Price is probably the most important factor when buying a car, but should this be the only consideration. get\Worth warns against a common technique in car sales called the Four Square Worksheet, a psychological tool a salesperson can use to distract a buyer from the overall cost of a deal.
get\Worth director Jamie Surkont points to the Four Square Worksheet and stresses that there is a lot more to buying a car than just the price. “Think of a large square, divided into four smaller squares. One is your new car price, one is your current car’s trade-in value, one is your finance deposit and one is your monthly payment.”
The new car price normally starts at the list price whilst the salesperson extracts the other information on what the buyer would like to achieve in each of the remaining three squares. Based on this information, they will then present a draft deal.
“Normally the monthly payment and deposit are too high or the trade-in price is too low or the discount on the new car is too small. You reject that first offer, and the negotiations begin,” he explains.
Based on the reaction, the salesperson can determine where the focus is placed. If one is hell-bent on getting the cheapest price on the new car, the salesperson can offset this against a lower price on the trade-in.
“If you are only interested in what your monthly repayment is, he can still squeeze lots of high-margin extras into the deal, like warranties or smash and grab. Or if you need to clear a certain amount on your trade-in because of a high finance settlement, then the new car price can be loaded,” he warns.
“And amazingly, you can still get low monthly payments by playing with balloon payments and another financial engineering. It’s a psychological tool, designed to confuse and prevent you from seeing the whole deal clearly,” he adds.
The salesperson has a lot of flexibility to move things between squares and add little extras here and there. The consumer, on the other hand, finds the mix bewildering and ends up focusing only on their key considerations like the new car price or the monthly repayment.

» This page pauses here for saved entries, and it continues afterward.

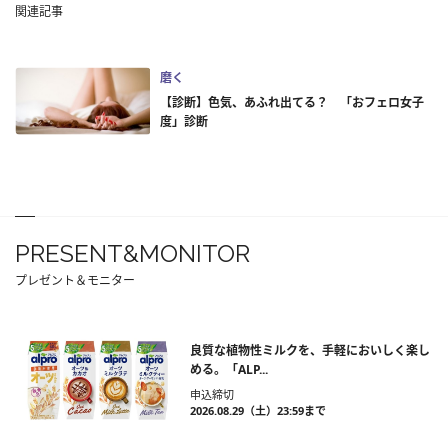
関連記事
磨く
【診断】色気、あふれ出てる？ 「おフェロ女子
度」診断
PRESENT&MONITOR
プレゼント＆モニター
良質な植物性ミルクを、手軽においしく楽し
める。「ALP...
申込締切
2026.08.29（土）23:59まで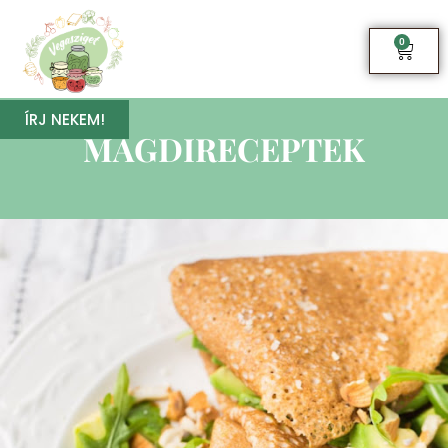
0
ÍRJ NEKEM!
MAGDIRECEPTEK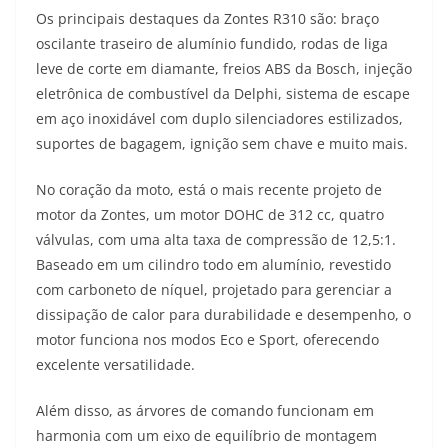
Os principais destaques da Zontes R310 são: braço
oscilante traseiro de alumínio fundido, rodas de liga
leve de corte em diamante, freios ABS da Bosch, injeção
eletrônica de combustível da Delphi, sistema de escape
em aço inoxidável com duplo silenciadores estilizados,
suportes de bagagem, ignição sem chave e muito mais.
No coração da moto, está o mais recente projeto de
motor da Zontes, um motor DOHC de 312 cc, quatro
válvulas, com uma alta taxa de compressão de 12,5:1.
Baseado em um cilindro todo em alumínio, revestido
com carboneto de níquel, projetado para gerenciar a
dissipação de calor para durabilidade e desempenho, o
motor funciona nos modos Eco e Sport, oferecendo
excelente versatilidade.
Além disso, as árvores de comando funcionam em
harmonia com um eixo de equilíbrio de montagem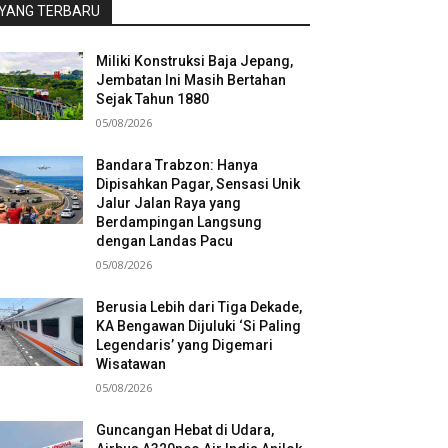
YANG TERBARU
Miliki Konstruksi Baja Jepang,
Jembatan Ini Masih Bertahan
Sejak Tahun 1880
05/08/2026
Bandara Trabzon: Hanya
Dipisahkan Pagar, Sensasi Unik
Jalur Jalan Raya yang
Berdampingan Langsung
dengan Landas Pacu
05/08/2026
Berusia Lebih dari Tiga Dekade,
KA Bengawan Dijuluki ‘Si Paling
Legendaris’ yang Digemari
Wisatawan
05/08/2026
Guncangan Hebat di Udara,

“So you end up with a deal where you seemed to achieve your objectives, but you have a niggling feeling that you got taken,” says Surkont.
The Four Square Worksheet is a crude tool and many dealers won’t use it. However, even where a salesman doesn’t explicitly use the worksheet, the same techniques and psychological principles apply. Any car salesman worth his salt will be adept at extracting the information and playing the various parts of a deal off against each other to maximise the dealer’s margin.

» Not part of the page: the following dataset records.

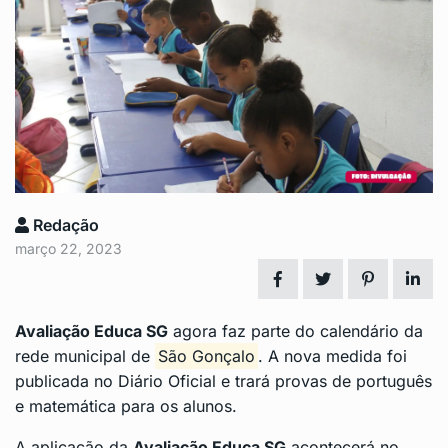
Redação
março 22, 2023
Avaliação Educa SG
agora faz parte do calendário da
rede municipal de
São Gonçalo
. A nova medida foi
publicada no Diário Oficial e trará provas de português
e matemática para os alunos.
A aplicação da
Avaliação Educa SG
acontecerá no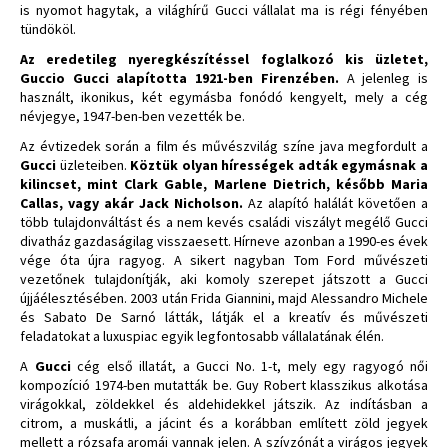
is nyomot hagytak, a világhírű Gucci vállalat ma is régi fényében
tündököl.
Az eredetileg nyeregkészítéssel foglalkozó kis üzletet,
Guccio Gucci alapította 1921-ben Firenzében.
A jelenleg is
használt, ikonikus, két egymásba fonódó kengyelt, mely a cég
névjegye, 1947-ben-ben vezették be.
Az évtizedek során a film és művészvilág színe java megfordult a
Gucci
üzleteiben.
Köztük olyan hírességek adták egymásnak a
kilincset, mint Clark Gable, Marlene Dietrich, később Maria
Callas, vagy akár Jack Nicholson.
Az alapító halálát követően a
több tulajdonváltást és a nem kevés családi viszályt megélő Gucci
divatház gazdaságilag visszaesett. Hírneve azonban a 1990-es évek
vége óta újra ragyog. A sikert nagyban Tom Ford művészeti
vezetőnek tulajdonítják, aki komoly szerepet játszott a Gucci
újjáélesztésében. 2003 után Frida Giannini, majd Alessandro Michele
és Sabato De Sarnó látták, látják el a kreatív és művészeti
feladatokat a luxuspiac egyik legfontosabb vállalatának élén.
A
Gucci
cég első illatát, a Gucci No. 1-t, mely egy ragyogó női
kompozíció 1974-ben mutatták be. Guy Robert klasszikus alkotása
virágokkal, zöldekkel és aldehidekkel játszik. Az indításban a
citrom, a muskátli, a jácint és a korábban említett zöld jegyek
mellett a rózsafa aromái vannak jelen. A szívzónát a virágos jegyek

“Remember that a dealer can make money on all parts of the deal, they get a margin on the new car, they can profit on the trade-in, they get mark-ups or commissions on the extras and they get incentives on raising finance,” he warns.
To level the playing fields, Surkont recommends that one separates the issues and insists on playing only one square at a time. “Ask for the best cash price for your new car. If you want any extras, like extended warranties, define these upfront, to be included in the cash price. Don’t get sucked into trade-in or finance discussion before you have a cash price.”
“Do some research on your trade-in and get some cash offers before looking at a new car. These might be lower than what you wanted to hear, but a cash offer is a reflection of the real market. If you get an inflated trade-in, you will end up paying for it somewhere else in the deal,” he says.
Surkont says one should only then negotiate a net deal with finance. “If you change anything, make sure you understand exactly what changed on the other side to compensate. Even better, work out the numbers before you start.”
“Bear in mind that dealers get an incentive on raising finance, so push for the best interest rate possible. You might want to also ask your own bank for terms before you go in so that you have an alternative or something to compare with,” he advises.
“Before closing the deal, make sure that nothing extra has crept in, apart from items you explicitly negotiated. It is not uncommon to see things change on the complicated financial documents, so this is important. Read the offer-to-purchase and finance terms carefully,” he adds.
He says by following these simple steps, it will put you ahead of 90% of car salespeople. “They will realise that you are a more sophisticated buyer and is more likely, to be frank with you. You are less likely to get confused and have a clear idea of the actual prices, which will make a real impact on your wealth in the long term.”
“get\Worth has taken a conscious decision to explicitly separate the pieces of a deal for the customer. In the short term, it works against us and lowers margins, but our aim is to develop lifetime customers and a level of trust that has been lacking in the auto industry,” he concludes.
get\Worth helps its customers to manage the wealth impact of car ownership by providing the necessary tools and information to make informed decisions.